Henoch Hong, Associate Director at Merck KGaA began by discussing biomarker integration for immunotherapy. Unfortunately, immunotherapy only works in around 20% to 40% of patients, depending on the indication. Hong’s team used a combination of both bulk and single-cell biomarker data to identify cell populations linked to positive immunotherapy.
Integrating clinical trial, public, and real-world data sets with the scissor method to identify populations like M2 macrophages. However, macrophages are naturally ambiguous and display both immunostimulatory and immunosuppressive gene expression. This has complicated implications for therapy response and the tumour microenvironment.

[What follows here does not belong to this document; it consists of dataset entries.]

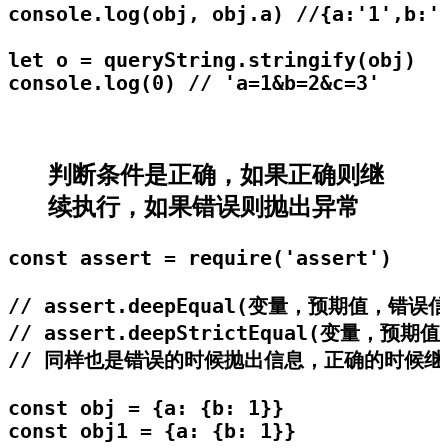
console.log(obj, obj.a) //{a:'1',b:'2
let o = queryString.stringify(obj)

console.log(0) // 'a=1&b=2&c=3'
判断条件是正确，如果正确则继
续执行，如果错误则抛出异常
const assert = require('assert')

// assert.deepEqual(变量，预期值，错误信
// assert.deepStrictEqual(变量，预
// 同样也是错误的时候抛出信息，正确的时候继
const obj = {a: {b: 1}}

const obj1 = {a: {b: 1}}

The IMMUcan Consortium is a large EU-funded public-private partnership led by Merck. The public-private initiative focuses on generating multimodal, spatially resolved biomarker data from over 2,500 cancer patients across five indications. The project has received significant funding and collaboration but is coming to a close soon.
The IMMUcan project has developed standardised workflows for high-throughput imaging and molecular profiling to address challenges in region selection, cell segmentation, and cell type classification using machine learning. The consortium has generated multimodal, spatially resolved biomarker data from over 2,500 cancer patients across five cancer types.
The consortium aims to make its comprehensive dataset available to the scientific community, with ongoing research into host genetics and macrophage roles, and expects publications in 2025–2026.
This presentation demonstrates how large-scale, integrated biomarker data and advanced analytics can uncover new insights into the tumour microenvironment and immunotherapy response. The IMMUcan Consortium’s work is paving the way for more personalised cancer treatments and deeper biological understanding, with a commitment to open data sharing for future scientific progress.